Judges’ Verdict: This garden was set up to do one thing – help others. Volunteers saw where their community was struggling most and decided to do something about it. They even grow wheat to make dough for their weekly pizza club.
OASIS Community Gardens, Worksop, Notts
This community garden was started a decade ago when the team took over a derelict youth club and an abandoned recreational field. Today the barren site is bursting with biodiversity. A huge array of wildlife thrives in the garden and the large local community in Kilton enjoys the space. Much of the focus is on the power of gardening and how nature can is an effective means of therapy. The garden runs projects to help specific groups in the community who are vulnerable or suffer from physical and mental illnesses. It’s an open and friendly space with plenty of opportunities for people to join in, share and socialise.
Judges’ Verdict: The OASIS garden really is focused and built around helping others. The group’s support of people with dementia, anxiety and other health issues is incredible. And they have everything – even chickens! It is a credit to everyone.

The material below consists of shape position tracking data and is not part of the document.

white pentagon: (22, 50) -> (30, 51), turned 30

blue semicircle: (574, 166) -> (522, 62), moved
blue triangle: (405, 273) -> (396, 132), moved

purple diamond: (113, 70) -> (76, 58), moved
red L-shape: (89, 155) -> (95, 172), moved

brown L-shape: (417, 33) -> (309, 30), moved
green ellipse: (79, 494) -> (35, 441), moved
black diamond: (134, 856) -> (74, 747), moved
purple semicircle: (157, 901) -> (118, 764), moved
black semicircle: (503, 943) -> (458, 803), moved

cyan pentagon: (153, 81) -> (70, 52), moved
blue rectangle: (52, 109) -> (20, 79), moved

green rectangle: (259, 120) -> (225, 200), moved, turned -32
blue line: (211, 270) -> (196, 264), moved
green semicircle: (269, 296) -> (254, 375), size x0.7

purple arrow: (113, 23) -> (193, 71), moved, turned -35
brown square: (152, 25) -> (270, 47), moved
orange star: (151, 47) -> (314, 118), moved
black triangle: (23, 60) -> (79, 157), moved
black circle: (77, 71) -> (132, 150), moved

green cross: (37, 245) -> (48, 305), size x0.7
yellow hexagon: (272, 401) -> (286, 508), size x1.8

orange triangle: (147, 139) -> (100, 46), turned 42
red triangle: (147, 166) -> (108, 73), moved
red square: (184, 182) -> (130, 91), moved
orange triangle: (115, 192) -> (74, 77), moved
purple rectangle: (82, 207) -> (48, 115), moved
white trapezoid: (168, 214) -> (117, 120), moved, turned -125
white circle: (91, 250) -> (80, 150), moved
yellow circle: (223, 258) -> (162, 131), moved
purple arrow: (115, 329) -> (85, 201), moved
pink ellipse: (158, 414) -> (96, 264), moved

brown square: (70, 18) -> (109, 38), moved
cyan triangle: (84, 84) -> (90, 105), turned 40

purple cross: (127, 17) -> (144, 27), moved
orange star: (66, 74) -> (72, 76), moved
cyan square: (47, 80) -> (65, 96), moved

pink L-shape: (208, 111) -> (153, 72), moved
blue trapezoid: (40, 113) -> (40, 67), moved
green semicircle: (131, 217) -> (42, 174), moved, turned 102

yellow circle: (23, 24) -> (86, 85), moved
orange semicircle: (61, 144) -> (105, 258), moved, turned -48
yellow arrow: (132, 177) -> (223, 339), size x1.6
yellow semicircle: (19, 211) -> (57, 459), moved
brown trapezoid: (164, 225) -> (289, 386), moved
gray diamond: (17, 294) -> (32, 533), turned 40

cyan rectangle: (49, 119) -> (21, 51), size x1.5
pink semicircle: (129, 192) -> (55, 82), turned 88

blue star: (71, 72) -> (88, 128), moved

Clitterhouse Farm Garden, Cricklewood, North London
This garden was launched in 2017 by people passionate about encouraging locals to engage with nature and promoting the positive impact gardening can have on health. Each year, the garden has grown and its transformation has resulted in a valuable community resource. The volunteers are a diverse lot, but they all have one thing in common – their love for the garden. The project now has 16 apple and pear trees, which the birds love, and a whole area of wildflower beds to attract more pollinators. Volunteers built a path, to make the garden fully wheelchair accessible, and three arched seating areas where people can relax and reflect on their lovely surroundings. Judges’ Verdict: This garden has a majorly positive impact on its community. The volunteers did so much during lockdown to keep it going, while also encouraging their community to engage with nature by supplying seeds and fresh food. It’s incredible to see such a young garden becoming a huge part of a community so quickly.
Wales and Northern Ireland
Grow for Talgarth, Talgarth, Mid-Wales
In 2015, five volunteers decided to brighten their town with colourful planted displays. In a nod to Talgarth’s rich agricultural heritage, troughs were donated by farmers, painted and filled with flowers given by local people. Five years on, Grow for Talgarth is an interactive community garden which has built a strong sense of identity and pride while raising awareness of the benefits of gardening. The garden has reached beyond its boundaries – with 43 planters along the local riverside and around the town square and Church Hall. There’s a real sense of togetherness at the garden, with local businesses showing their support. Judges’ Verdict: What stood out was how the team used their skills to bring gardening into the community. Many volunteers are now revamping their own outside spaces at home. That’s a message we love and we can only commend Grow for Talgarth for spreading the joy of gardening.